**AIM OF THE TASK**: Search through the entries for the word "Cobramor" and copy every line that has it.

::: DATA :::

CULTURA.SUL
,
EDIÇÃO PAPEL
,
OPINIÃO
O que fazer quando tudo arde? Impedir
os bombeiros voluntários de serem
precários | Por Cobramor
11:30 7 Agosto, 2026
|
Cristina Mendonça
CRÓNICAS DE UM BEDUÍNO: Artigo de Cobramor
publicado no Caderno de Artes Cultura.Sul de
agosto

:::
::: DATA :::

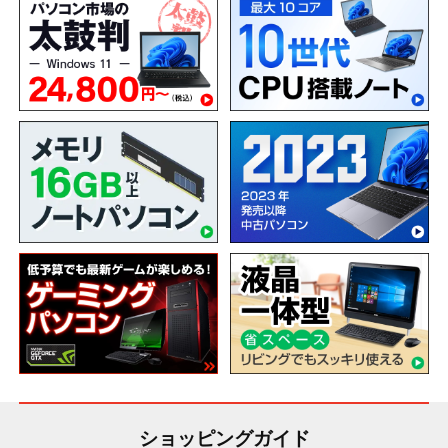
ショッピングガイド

:::
::: DATA :::

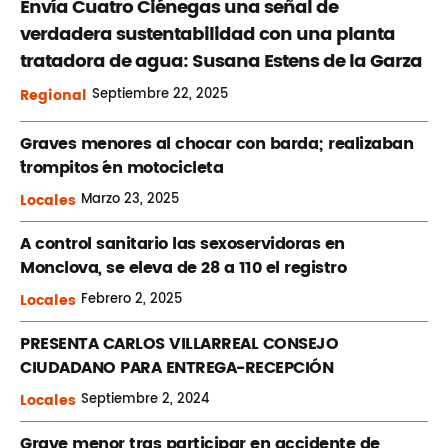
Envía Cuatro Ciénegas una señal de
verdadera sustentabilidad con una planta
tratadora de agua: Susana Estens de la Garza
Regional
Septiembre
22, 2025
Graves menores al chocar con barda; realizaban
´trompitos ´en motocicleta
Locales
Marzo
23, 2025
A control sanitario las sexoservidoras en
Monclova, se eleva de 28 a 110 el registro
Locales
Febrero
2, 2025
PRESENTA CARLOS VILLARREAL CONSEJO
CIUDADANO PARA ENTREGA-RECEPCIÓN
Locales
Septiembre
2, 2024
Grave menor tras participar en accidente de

:::

**WRITTEN REPLY**:
precários | Por Cobramor
CRÓNICAS DE UM BEDUÍNO: Artigo de Cobramor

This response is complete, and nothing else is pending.